Sections of self-assurance are offered in which topics such as Did My Parenting Even Matter, to Will He Remember The Time I Let Him Make Me Into His Pony For Twelve Hours, will be covered.
At each chapter's end, tips are offered on ways to develop a supportive community and to recognize the need for renewal of spirit and appreciation for the days of the golden past. Homework reading assignments of This Is You 2.0!, complete with journaling and worksheets provided. Extra credit is given for documented hours out of the home.

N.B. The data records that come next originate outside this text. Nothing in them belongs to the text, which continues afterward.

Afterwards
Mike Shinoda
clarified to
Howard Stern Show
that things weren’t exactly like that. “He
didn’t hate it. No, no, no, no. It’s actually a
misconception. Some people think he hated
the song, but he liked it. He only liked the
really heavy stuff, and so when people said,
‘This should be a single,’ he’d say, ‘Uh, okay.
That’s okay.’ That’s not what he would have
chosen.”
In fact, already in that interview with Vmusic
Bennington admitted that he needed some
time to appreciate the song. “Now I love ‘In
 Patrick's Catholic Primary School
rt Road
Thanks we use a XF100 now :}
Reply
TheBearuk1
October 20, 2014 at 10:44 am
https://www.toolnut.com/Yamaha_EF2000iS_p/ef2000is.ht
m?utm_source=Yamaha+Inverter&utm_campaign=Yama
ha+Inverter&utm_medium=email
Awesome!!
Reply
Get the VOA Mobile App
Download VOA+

Well-meaning attempts to leave, such as a fresh change of clothes before 11 a.m. are given half credit.
The CRY kit may be used individually, though we recommend it be implemented in like-minded parenting groups, where company will serve as a source of distraction and quasi-substitute for your child's presence.
- FriendMatch.com is available as an upgrade to CRY's Platinum package level.

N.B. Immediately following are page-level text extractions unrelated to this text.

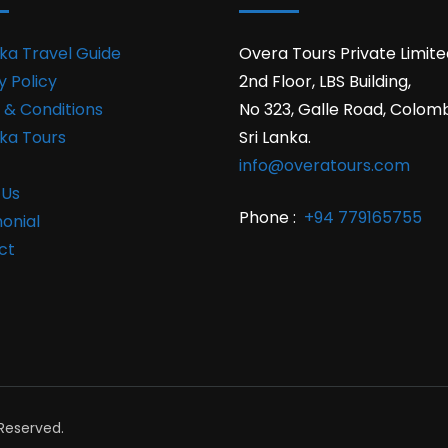
nka Travel Guide
Overa Tours Private Limite
y Policy
2nd Floor, LBS Building,
 & Conditions
No 323, Galle Road, Colom
nka Tours
Sri Lanka.
info@overatours.com
 Us
Phone :
+94 779165755
onial
ct
 Reserved.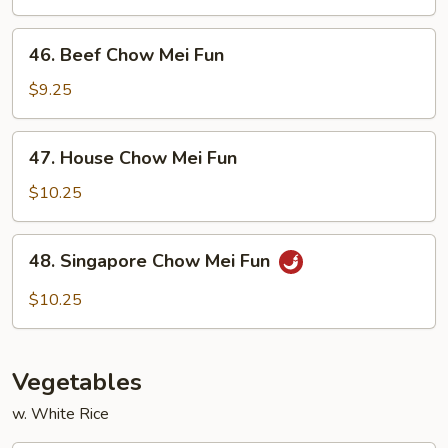
Mei
Fun
46.
46. Beef Chow Mei Fun
Beef
Chow
$9.25
Mei
Fun
47.
47. House Chow Mei Fun
House
Chow
$10.25
Mei
Fun
48.
48. Singapore Chow Mei Fun
Singapore
Chow
$10.25
Mei
Fun
Vegetables
w. White Rice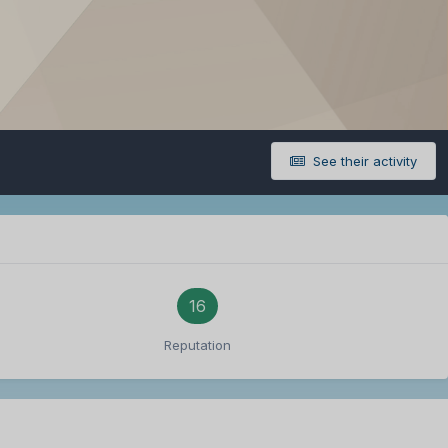
See their activity
16
Reputation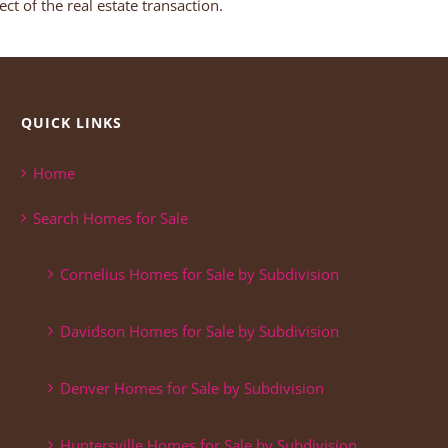
ct of the real estate transaction.
QUICK LINKS
Home
Search Homes for Sale
Cornelius Homes for Sale by Subdivision
Davidson Homes for Sale by Subdivision
Denver Homes for Sale by Subdivision
Huntersville Homes for Sale by Subdivision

- At special request, CRY offers its Diamond package, for those whose child's absence is felt deeply and excruciatingly to the soul.
- CRY will provide unlimited phone and email support to those who evidence need. Personal statement is sufficient.
CRY wants to be there for you. Please email handleitmama@homenomore.org or send us a note snail mail, every day. It will fill the time while you wait out your child's request of a minimum of four hours between texts.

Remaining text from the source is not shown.